This is about “Lack of Documentation” and trying to add some light.
I just downloaded my “Export Data” zip archive … and discovered it has changed. Towards the beginning of March I downloaded the archive, and there were lots of folders with long numbers as names. , that contained an audio folder, inside that were lots of wav files (even longer hex names.) Actual example: file_671d686cb0a02002286e258615025f2ac753012b9aa7bfa60cb8b7f32a6bb1c427d63a0a52aab272d47753ccba02f6d9-c19e52ca-7d80-4fa8-9028-56806107ae67.wav) note the long ‘file id’ followed by a uuid.
Today I downloaded my archive, and there are none of those folders. No uuid folders, no audio folders, just long-ass filenames, which are all ‘.dat’. If you open one in a text editor, you’ll see it’s a RIFF file, so these are the audio files, probably, if they have those long names (an example: file_0afa96a4208c30020e09fcf8ef6fb62ac753012b9aa7bfa60cb8b7f32a6bb1c427d63a0a52aab272d47753ccba02f6d9.dat - note, no uuid in the the name, it’s not in a folder (top level of the archive) and it’s .dat.

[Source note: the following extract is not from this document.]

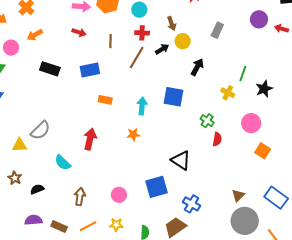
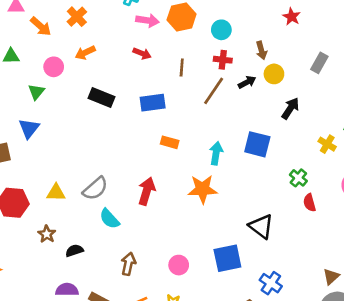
gray semicircle: (40, 130) -> (95, 188), moved
orange star: (133, 135) -> (203, 189), size x1.6
red semicircle: (217, 139) -> (309, 203), turned 152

But there are also files with smaller names followed by .dat (least helpful extension known) such as: file_00000000f6605230a72c9fe4513d8ec2.dat
Open one of these up in a text editor, and you’ll see it’s a PNG. So you can manually change the extension to .png, and you’ll now see the thumbnail, Guess what file these are? The new image generations! Note in the archive there is still an actual folder “dalle-generations” with files that have names like file-0sLZ7w7d2U0zDWOaSmTrKNKC-d1a13955-737f-4c82-be69-c34a0b47316a.webp … note, that’s a file id (NOT hex, an alphanumeric string) followed by a hex uuid, followed by .webp
So, if you want to find all these new images you’re generating, you WON’T find them in the dalle-generations folder, they will be ‘short’ names amongst the ‘long’ names of .dat files.
Also, if you had some method of reading the conversations.json, extracting conversations and their messages and matching up the media in them with the media in the archive … that method probably just broke (mine did! thus this edit to the post) because these files are treated as “assets” and referenced by only the file id, which was always the first part of the name in the archive, not the old file name. However, the new ‘file_xxxx…’ format is different than the old ‘file-xxxx…’ that was more or less the same between the user uploaded and dalle generated images. The method of identifying assets was the same, ‘file-AlphanumericString-some-file-name.ext’ and the filename and extension were not used in the asset notation in the json. Who knows now…
I also wonder if there are pdf’s or other file types hiding amongst the .dat files. I hardly did any audio, but mostly I’ve been interested in the images. I also hardly did any video. There was for a brief time a ‘sora’ folder in the archive, but not anymore. Maybe that has its own export? Haven’t look, hardly used it yet.
This has been a public service post, for the confused among us, who actually like knowing what we’re getting when we download these archives.